(Bloomberg) -- Merck KGaA tumbled following a second surprise failure of a promising medicine and new questions about how the German company’s health-care division can drive growth.
The stock fell 11% on Tuesday, the most since December, after the company said late Monday that it will discontinue development of the drug, xevinapant, for the treatment of head and neck cancer.
Merck is ending both a late-stage study that was nearing completion and a second trial from which some analysts were expecting results as soon as 2027.
It’s the second high-profile drug failure since December for Merck, a German conglomerate with three business units focused on developing medicines, providing raw materials and services to pharma companies and making electronics. The company’s first pipeline failure involved a once-promising multiple-sclerosis drug that showed poor efficacy in studies.

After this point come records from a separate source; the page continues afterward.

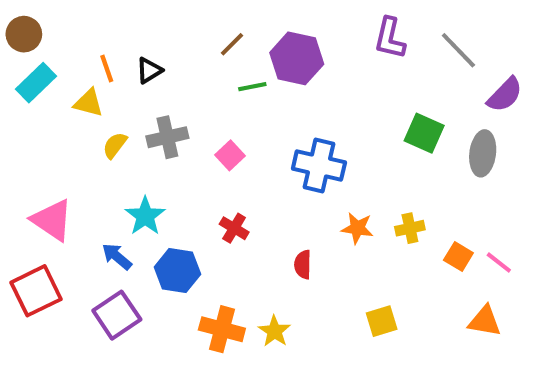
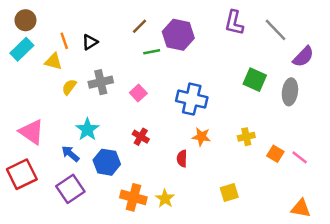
brown circle: (24, 34) -> (25, 20), moved
orange star: (357, 228) -> (201, 137), moved
orange triangle: (485, 321) -> (301, 208), moved

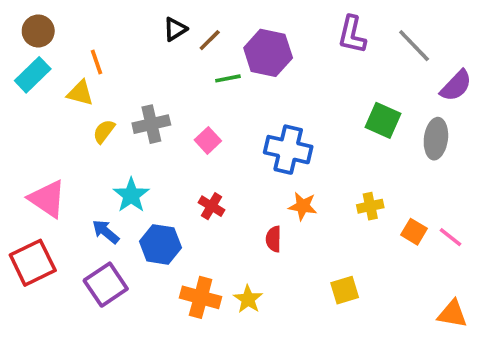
black triangle: (90, 42) -> (175, 29), moved

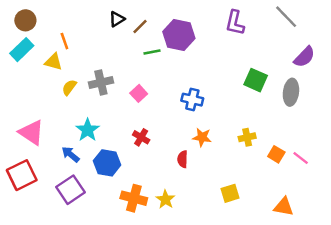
gray line: (414, 46) -> (286, 17), moved
blue cross: (288, 150) -> (192, 100), size x0.7
orange triangle: (452, 314) -> (284, 207), moved

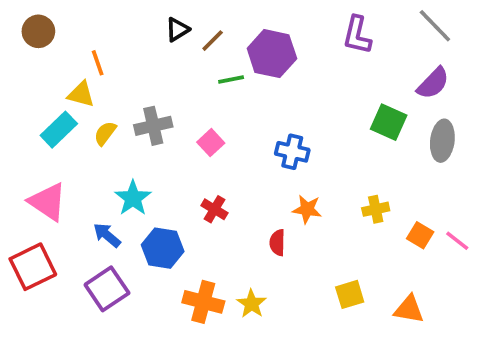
cyan rectangle: (22, 50) -> (59, 130), moved
purple semicircle: (304, 57) -> (433, 83), moved
orange triangle: (284, 207) -> (409, 309), moved

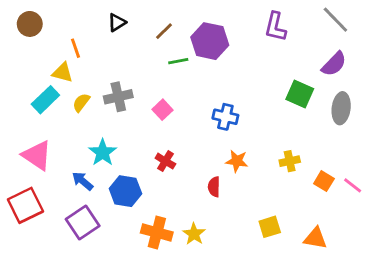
black triangle: (177, 29) -> (117, 23), moved

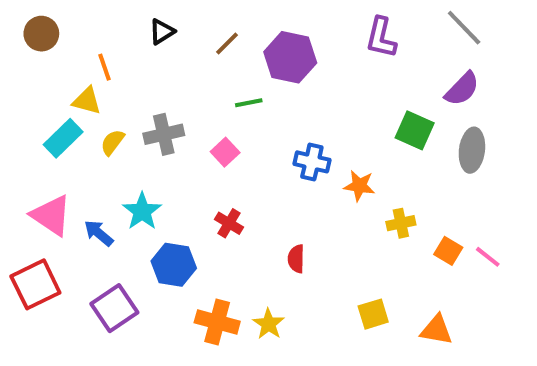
green line: (178, 61) -> (249, 103), moved
orange star: (237, 161) -> (359, 186), moved
blue arrow: (83, 181) -> (99, 233), moved

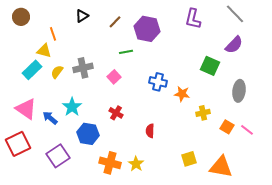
gray ellipse: (472, 150) -> (239, 91), moved
orange triangle: (436, 330) -> (221, 167), size x1.4

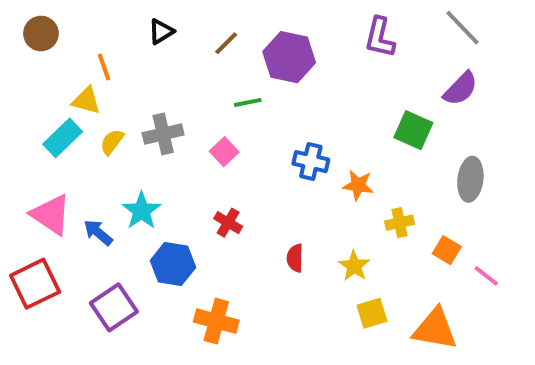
pink line: (247, 130) -> (486, 276), moved
yellow star: (136, 164) -> (354, 266), moved

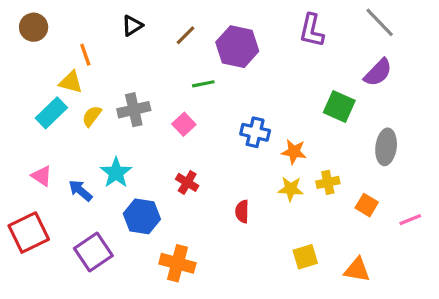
pink triangle: (51, 215) -> (42, 176), size x0.6
yellow star: (354, 266) -> (291, 189), moved, turned -30
pink line: (486, 276) -> (410, 220), moved, turned -60
orange triangle: (435, 329) -> (357, 270), size x0.7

Similarly, an interim analysis of the ongoing xevinapant trial showed that it was unlikely to meet its efficacy goals, the company said.
The drug was expected to reach peak sales of €1.4 billion ($1.5 billion), Brian Balchin, an analyst at Jefferies, said in a note. Now, Merck will probably need to book a €60 million impairment charge in the current quarter and write off about €188 million in potential earnings, Balchin said.
Beyond that, Merck may need to reallocate capital from its life science and electronics divisions to rebuild its pipeline of experimental medicines and propel growth, Thibault Boutherin of Morgan Stanley said in a note.
Merck’s stock is roughly flat over the last 12 months. The Darmstadt, Germany-based company is unrelated to the US-based Merck & Co.
--With assistance from James Cone.
(Updates with share price chart.)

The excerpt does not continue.